Currently, I am pursuing Higher Specialist Training in Emergency Medicine at South East Scotland Deanery where I have the honour and privilege of training under some of the most innovative brains in the field of Emergency Medicine. Over the past few years, I have realised that LEARNING and UNLEARNING (which can be challenging!) is equally important to deliver cutting edge care to our patients.And through this blog, I aspire to disseminate knowledge, assist trainees with exams and stay up to date with contemporary EM literature. I have always been an avid FOAMed supporter because FOAMed has always played an indispensable role during my training. 

Lakshay Chanana
ST4 EM Trainee 
Edinburgh, Scotland

Monday, April 3, 2017

Hypothermic patient in ED

Hypothermia is defined as a temperature of <35C. It is a common presentation in the Emergency Departments esp in elderly population with ? Sepsis. Geriatric population is prone to suffer from hypothermia due to poor mobility and altered temperature perception in addition to the environmental factors. Let's look at the common causes of hypothermia:

  • Environmental (often Accidental)
  • Hypoglycaemia (hypothalamic dysfunction secondary to glucopenia)
  • Hypothyroidism
  • Hypopituitarism
  • Hypoadrenalism
  • Hypothalamic Dysfunction (Tumor, Stroke, Infarction)
  • Sedatives and Alcohol
  • Sepsis
  • Massive Blood Transfusion
  • Burns and Exfoliative Dermatitis

Systemic Effects

CVS - BP and CO rise initially but later there is a phase of CVS depression and a general slow down of metabolism. This may lead to hypotension which is exacerbated by concomitant hypovolumia. Hypothermia usually causes bradyarrythmiats such as slow AF, sinus bradycardia, J waves, AV blocks, QTc prolongation on EKG. The management should focus on rewarming rather than administering anti-arrythmics. Also, hypothermic myocardium is irritable, and ventricular fibrillation may be induced by rough handling of the patient.

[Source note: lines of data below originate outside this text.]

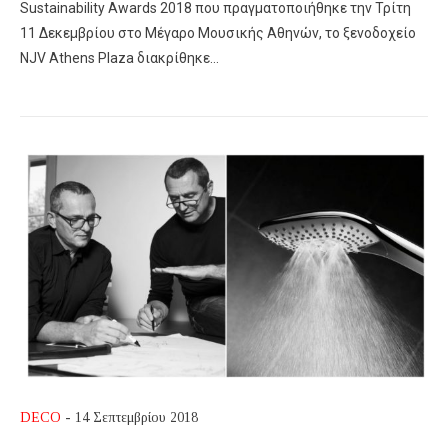
Sustainability Awards 2018 που πραγματοποιήθηκε την Τρίτη
11 Δεκεμβρίου στο Μέγαρο Μουσικής Αθηνών, το ξενοδοχείο
NJV Athens Plaza διακρίθηκε…
DECO
- 14 Σεπτεμβρίου 2018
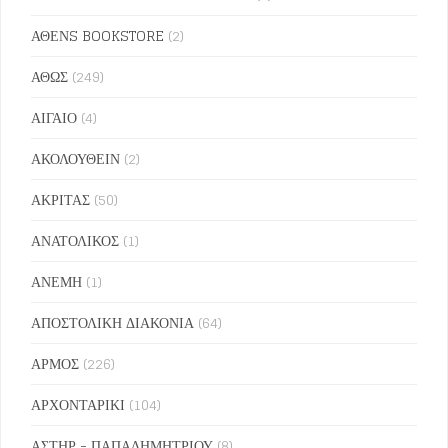
ΑΘΕΝS BOOKSTORE
(2)
ΑΘΩΣ
(249)
ΑΙΓΑΙΟ
(4)
ΑΚΟΛΟΥΘΕΙΝ
(2)
ΑΚΡΙΤΑΣ
(50)
ΑΝΑΤΟΛΙΚΟΣ
(1)
ΑΝΕΜΗ
(1)
ΑΠΟΣΤΟΛΙΚΗ ΔΙΑΚΟΝΙΑ
(64)
ΑΡΜΟΣ
(226)
ΑΡΧΟΝΤΑΡΙΚΙ
(104)
ΑΣΤΗΡ - ΠΑΠΑΔΗΜΗΤΡΙΟΥ
(8)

RS - Decrease O2 utility and less CO2 production. Patients may show a respiratory alkalosis or acidosis due to CNS depression. Lactate may be elevated due to shivering and hypoxia. There is also depression of gag and cough reflex making aspiration likely. Hypothermia causes a leftward shift of the oxyhemoglobin dissociation curve and thus impairs oxygen release to tissues. 

CNS - Confusion, lethargy, coma and unreactive pupils. There is decreased blood flow and cerebral protection against ischemic damages. Do not pronounce them dead until you are 100% sure. Use ECHO, ECG and Clinical judgment before you declare them dead.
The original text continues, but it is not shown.